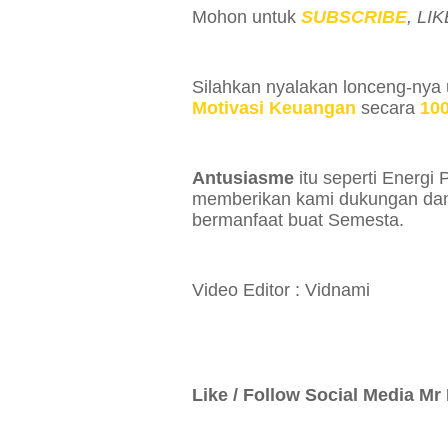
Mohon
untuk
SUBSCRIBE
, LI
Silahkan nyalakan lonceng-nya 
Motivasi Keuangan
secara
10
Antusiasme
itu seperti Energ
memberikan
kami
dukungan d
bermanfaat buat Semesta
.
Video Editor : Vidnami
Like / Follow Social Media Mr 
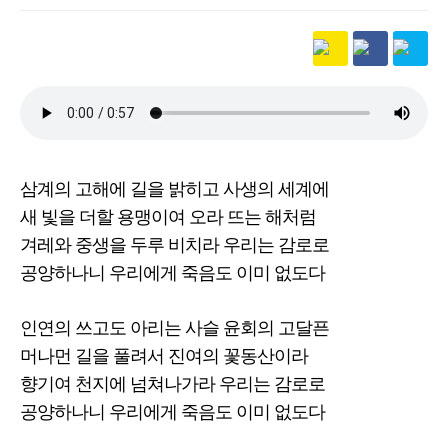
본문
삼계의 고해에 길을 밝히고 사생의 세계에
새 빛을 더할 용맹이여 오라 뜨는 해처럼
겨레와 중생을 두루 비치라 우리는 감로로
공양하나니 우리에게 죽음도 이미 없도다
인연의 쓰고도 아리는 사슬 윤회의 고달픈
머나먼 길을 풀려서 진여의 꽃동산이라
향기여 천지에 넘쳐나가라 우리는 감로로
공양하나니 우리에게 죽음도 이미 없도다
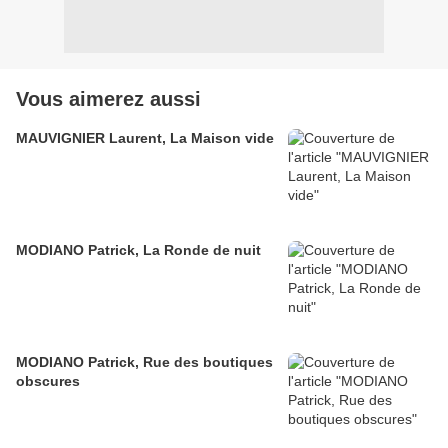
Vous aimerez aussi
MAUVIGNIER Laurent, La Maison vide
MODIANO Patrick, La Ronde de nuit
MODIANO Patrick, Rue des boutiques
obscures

^^^^^^^^^^^^^^^^

### Task item
Your output must match the records word for word, apart from the images, which are left out.

### Exercise answer
Mohon
untuk
SUBSCRIBE
, LI
Silahkan nyalakan lonceng-nya 
Motivasi Keuangan
secara
10
Antusiasme
itu seperti Energ
memberikan
kami
dukungan d
bermanfaat buat Semesta
.
Video Editor : Vidnami
Like / Follow Social Media Mr 
본문
삼계의 고해에 길을 밝히고 사생의 세계에
새 빛을 더할 용맹이여 오라 뜨는 해처럼
겨레와 중생을 두루 비치라 우리는 감로로
공양하나니 우리에게 죽음도 이미 없도다
인연의 쓰고도 아리는 사슬 윤회의 고달픈
머나먼 길을 풀려서 진여의 꽃동산이라
향기여 천지에 넘쳐나가라 우리는 감로로
공양하나니 우리에게 죽음도 이미 없도다
Vous aimerez aussi
MAUVIGNIER Laurent, La Maison vide
MODIANO Patrick, La Ronde de nuit
MODIANO Patrick, Rue des boutiques
obscures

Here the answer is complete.